What is being asked
Your job is to return every line of the listing holding the string "group".

BEGIN

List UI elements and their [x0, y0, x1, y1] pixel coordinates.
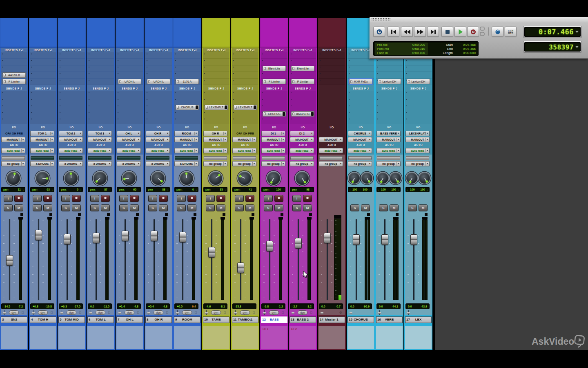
- fader-cap[interactable]: [35, 230, 42, 240]
- fader-cap[interactable]: [381, 234, 388, 245]
- fader-cap[interactable]: [410, 234, 417, 245]
- output-selector[interactable]: MAINOUT▾: [59, 137, 83, 142]
- volume-display[interactable]: +0.50.4: [174, 303, 198, 309]
- pan-display[interactable]: pan0‹›: [59, 187, 83, 192]
- pan-display[interactable]: pan100‹: [261, 187, 285, 192]
- output-selector[interactable]: MAINOUT▾: [88, 137, 112, 142]
- volume-display[interactable]: 0.0-11.5: [88, 303, 112, 309]
- solo-button[interactable]: S: [235, 204, 244, 211]
- automation-mode-selector[interactable]: auto read▾: [1, 148, 25, 153]
- solo-button[interactable]: S: [61, 204, 70, 211]
- fader-track[interactable]: [240, 219, 241, 300]
- automation-safe-icon[interactable]: ⎕: [253, 311, 257, 315]
- input-selector[interactable]: DI 2▾: [290, 131, 314, 136]
- group-selector[interactable]: a DRUMS▾: [117, 161, 141, 166]
- lcd-value[interactable]: 0:58.310: [401, 47, 425, 51]
- fader-cap[interactable]: [237, 263, 244, 273]
- solo-button[interactable]: S: [350, 204, 359, 211]
- volume-display[interactable]: -14.5-7.2: [1, 303, 25, 309]
- main-counter[interactable]: 0:07.466: [524, 27, 581, 37]
- solo-button[interactable]: S: [408, 204, 417, 211]
- input-selector[interactable]: DI 1▾: [261, 131, 285, 136]
- comments-area[interactable]: [376, 326, 403, 349]
- comments-area[interactable]: [347, 326, 374, 349]
- automation-mode-selector[interactable]: auto read▾: [88, 148, 112, 153]
- group-selector[interactable]: a DRUMS▾: [30, 161, 54, 166]
- pan-display[interactable]: ‹100100›: [405, 187, 430, 192]
- insert-button[interactable]: MXR FxDx: [349, 79, 372, 84]
- fader-cap[interactable]: [151, 231, 158, 241]
- volume-display[interactable]: 0.0-43.9: [405, 303, 430, 309]
- insert-button[interactable]: P Limiter: [291, 79, 314, 84]
- record-enable-button[interactable]: [159, 195, 168, 202]
- fader-track[interactable]: [413, 219, 414, 300]
- mute-button[interactable]: M: [361, 204, 370, 211]
- fader-track[interactable]: [356, 219, 357, 300]
- insert-button[interactable]: LexiconDH: [407, 79, 430, 84]
- pan-display[interactable]: pan35›: [203, 187, 227, 192]
- fader-track[interactable]: [269, 219, 270, 300]
- mute-button[interactable]: M: [159, 204, 168, 211]
- solo-button[interactable]: S: [206, 204, 215, 211]
- group-selector[interactable]: a DRUMS▾: [59, 161, 83, 166]
- mute-button[interactable]: M: [101, 204, 110, 211]
- comments-area[interactable]: [145, 326, 172, 349]
- pan-display[interactable]: pan87‹: [88, 187, 112, 192]
- automation-safe-icon[interactable]: ⎕: [22, 311, 26, 315]
- output-selector[interactable]: MAINOUT▾: [174, 137, 198, 142]
- record-enable-button[interactable]: [72, 195, 81, 202]
- insert-button[interactable]: AA160 Jr: [2, 72, 26, 78]
- send-button[interactable]: BASVERB: [291, 111, 314, 117]
- fader-track[interactable]: [327, 219, 328, 300]
- pan-knob[interactable]: [151, 172, 165, 185]
- track-name[interactable]: 4TOM H: [30, 316, 56, 323]
- group-selector[interactable]: a DRUMS▾: [88, 161, 112, 166]
- group-selector[interactable]: no group▾: [405, 161, 430, 166]
- pan-display[interactable]: pan65‹: [117, 187, 141, 192]
- record-enable-button[interactable]: [101, 195, 110, 202]
- play-button[interactable]: [454, 27, 466, 37]
- gen-mtc-button[interactable]: GENMTC: [505, 27, 517, 37]
- fader-cap[interactable]: [179, 232, 186, 242]
- record-enable-button[interactable]: [43, 195, 52, 202]
- track-name[interactable]: 16VERB: [376, 316, 403, 323]
- output-selector[interactable]: MAINOUT▾: [30, 137, 54, 142]
- insert-button[interactable]: 1176 A: [176, 79, 199, 84]
- comments-area[interactable]: Di 1: [261, 326, 287, 349]
- mute-button[interactable]: M: [419, 204, 428, 211]
- fader-cap[interactable]: [295, 238, 302, 249]
- pan-knob[interactable]: [209, 172, 222, 185]
- pan-display[interactable]: pan98›: [290, 187, 314, 192]
- automation-mode-selector[interactable]: auto read▾: [290, 148, 314, 153]
- group-selector[interactable]: a DRUMS▾: [146, 161, 170, 166]
- insert-button[interactable]: ElevnLite: [291, 66, 314, 71]
- automation-mode-selector[interactable]: auto read▾: [59, 148, 83, 153]
- pan-knob[interactable]: [94, 172, 107, 185]
- volume-display[interactable]: +1.4-4.8: [117, 303, 141, 309]
- group-selector[interactable]: no group▾: [261, 161, 285, 166]
- solo-button[interactable]: S: [379, 204, 388, 211]
- fader-track[interactable]: [67, 219, 68, 300]
- automation-mode-selector[interactable]: auto read▾: [405, 148, 430, 153]
- group-selector[interactable]: no group▾: [376, 161, 401, 166]
- volume-display[interactable]: +6.3-17.5: [59, 303, 83, 309]
- dyn-button[interactable]: dyn: [182, 310, 192, 315]
- mute-button[interactable]: M: [245, 204, 254, 211]
- automation-safe-icon[interactable]: ⎕: [79, 311, 83, 315]
- automation-safe-icon[interactable]: ⎕: [51, 311, 55, 315]
- input-monitor-button[interactable]: I: [4, 195, 13, 202]
- automation-mode-selector[interactable]: auto read▾: [146, 148, 170, 153]
- input-monitor-button[interactable]: I: [177, 195, 186, 202]
- pan-display[interactable]: pan11›: [1, 187, 25, 192]
- group-selector[interactable]: no group▾: [290, 161, 314, 166]
- output-selector[interactable]: MAINOUT▾: [319, 137, 343, 142]
- mute-button[interactable]: M: [390, 204, 399, 211]
- pan-display[interactable]: pan63›: [30, 187, 54, 192]
- track-name[interactable]: 12BASS: [261, 316, 287, 323]
- insert-button[interactable]: UADN L: [118, 79, 141, 84]
- track-name[interactable]: 7OH L: [116, 316, 143, 323]
- dyn-button[interactable]: dyn: [9, 310, 19, 315]
- input-monitor-button[interactable]: I: [90, 195, 99, 202]
- solo-button[interactable]: S: [33, 204, 42, 211]
- fader-cap[interactable]: [324, 233, 331, 243]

END

Task answer
- group-selector[interactable]: a DRUMS▾: [117, 161, 141, 166]
- group-selector[interactable]: a DRUMS▾: [30, 161, 54, 166]
- group-selector[interactable]: a DRUMS▾: [59, 161, 83, 166]
- group-selector[interactable]: a DRUMS▾: [88, 161, 112, 166]
- group-selector[interactable]: no group▾: [405, 161, 430, 166]
- group-selector[interactable]: a DRUMS▾: [146, 161, 170, 166]
- group-selector[interactable]: no group▾: [261, 161, 285, 166]
- group-selector[interactable]: no group▾: [376, 161, 401, 166]
- group-selector[interactable]: no group▾: [290, 161, 314, 166]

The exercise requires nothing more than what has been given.